Barnard Bee, 28 April 1910

Paul Dooley, the erstwhile Barnard citizen, was found guilty at Beloit Monday of burglary, and was given an indeterminate sentence by Judge Pickler 6 to 20 years.
This puts it up to the prison board, which consists of the warden an [sic] directors, to say when Mr. Dooley has had enough. A couple of attempts ot [sic] escape would probably net him the full 20 years.
Some time last August or September a pleasant-faced young man of good appearance came to Barnard enquiring for work. He succeeded in getting several small jobs, and seemed to be very handy at anything he undertook. This young man, who gave his name as Fred Howe, was engaged as one of the crew to build sheds and other buildings, for the Leideigh & Havens Lumber Yard, which was just then starting up in Barnard. He did his work so well that Manager Wilson gave him many small jobs to do. Howe, or Dooley, was very close-mouthed, and evaded any effort of associates to find out anything of his past.

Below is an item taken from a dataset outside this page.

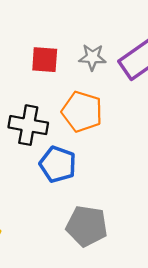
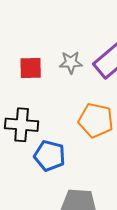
orange pentagon: (82, 112) -> (96, 120), moved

On Friday, Oct. 29, '09, it was whispered around that the sheriffs of Lincoln and Mitchell counties were in town on a still-hunt for the originator of a black mailing scheme. John Oberman, a farmer of the Asherville community had received a letter demanding that he leave $200 on that day at this lumber yard, or suffer dire consequences. Oberman arranged with the authorities to leave a dummy package for the black-hand artist, which was done, and while the two sheriffs lay watching the deadfall, Dooley, who tumbled to the presence of the officers, quietly went to Selders' livery stable, got a rig, and hiked out. This was about five or six o'clock in the evening. It seems that he drove straight to Asherville, and broke into a store, but was caught in the act, and after a redhot chase of about ten miles in buggies, was caught at the home of Mose Dooley, who is Paul's brother. He was put in jail at Beloit, where he was kept until the trial last week. He made three attempts at escape. First, he tried to chop his way out; next he tried to pick the cement and rock from around the base of the window bars, and the last attempt was to have been made by an assault on the jailers, for which purpose he had made a billy out of iron.
A couple of days before Dooley's trial for burglary came up he tried for insanity and was found to be sane.
It develops that some time ago Dooley succeeded in extracting some money from the late Adolph Hirsch, of Mitchell county, by means of a blackmailing letter similar to the one mailed Oberman. It was also brought out at the trial that he had served a 16-month sentence in the Nebraska penitentiary for stealing.
An inspection of Dooley's room here after his arrest indicated that the fellow was something of a genius in the way of secretiveness. He had arranged a sliding bar on the inner side of the door, which he could manipulate either from the inside or outside. It was to prevent anyone from unlocking the door from the outside during his absence, as well as to prevent anyone from quietly surprising him in the room. It was ingeniously contrived, and would require close scrutiny to discover it from the outside. He had also removed a large section of the baseboard and dug out lathing and plastering, thus providing a cunning hiding place for loot, although none was found after he had gone. Some type metal, part of which he had melted down, some plaster-of-paris, a coil of fuse, wire and keys were among the odds and ends found.